- [EXERCISE BRIEF]:
When you reach the line containing "तदोपरांत महोदया द्वारा" in the entries below, begin reproducing lines exactly, and stop once the line containing "Uten henvisni" is done.

================

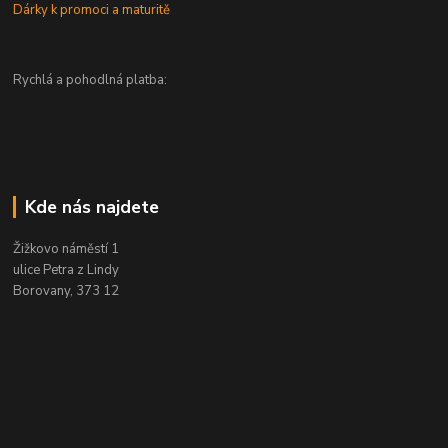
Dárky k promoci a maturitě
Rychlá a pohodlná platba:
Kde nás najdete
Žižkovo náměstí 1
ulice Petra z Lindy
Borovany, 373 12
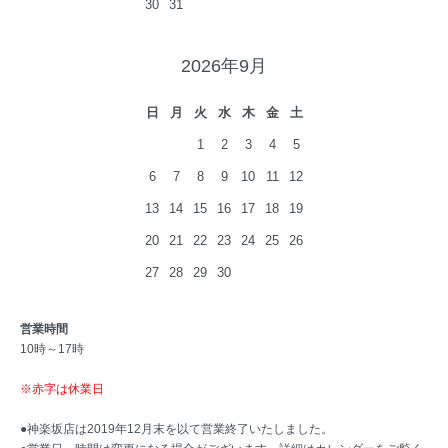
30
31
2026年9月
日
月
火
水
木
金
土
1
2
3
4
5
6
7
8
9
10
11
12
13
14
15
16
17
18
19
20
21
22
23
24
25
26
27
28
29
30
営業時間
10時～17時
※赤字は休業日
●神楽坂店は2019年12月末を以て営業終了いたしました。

================

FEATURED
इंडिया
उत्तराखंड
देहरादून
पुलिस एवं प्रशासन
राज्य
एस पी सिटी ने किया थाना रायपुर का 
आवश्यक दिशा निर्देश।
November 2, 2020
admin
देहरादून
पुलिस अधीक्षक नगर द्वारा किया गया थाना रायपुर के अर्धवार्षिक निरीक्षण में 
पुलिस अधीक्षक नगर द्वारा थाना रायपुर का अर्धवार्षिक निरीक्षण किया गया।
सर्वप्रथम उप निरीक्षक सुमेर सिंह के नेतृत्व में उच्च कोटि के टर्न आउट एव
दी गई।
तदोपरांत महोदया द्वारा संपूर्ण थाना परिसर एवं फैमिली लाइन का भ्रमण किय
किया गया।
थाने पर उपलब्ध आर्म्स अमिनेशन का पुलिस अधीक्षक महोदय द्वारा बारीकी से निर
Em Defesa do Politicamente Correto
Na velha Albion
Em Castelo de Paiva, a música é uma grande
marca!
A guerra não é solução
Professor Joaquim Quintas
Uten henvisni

================

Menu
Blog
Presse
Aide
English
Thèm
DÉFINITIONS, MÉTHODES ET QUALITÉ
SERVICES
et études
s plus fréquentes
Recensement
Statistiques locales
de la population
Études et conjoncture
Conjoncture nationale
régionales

================

- [TASK RESULT]:
तदोपरांत महोदया द्वारा संपूर्ण थाना परिसर एवं फैमिली लाइन का भ्रमण किय
किया गया।
थाने पर उपलब्ध आर्म्स अमिनेशन का पुलिस अधीक्षक महोदय द्वारा बारीकी से निर
Em Defesa do Politicamente Correto
Na velha Albion
Em Castelo de Paiva, a música é uma grande
marca!
A guerra não é solução
Professor Joaquim Quintas
Uten henvisni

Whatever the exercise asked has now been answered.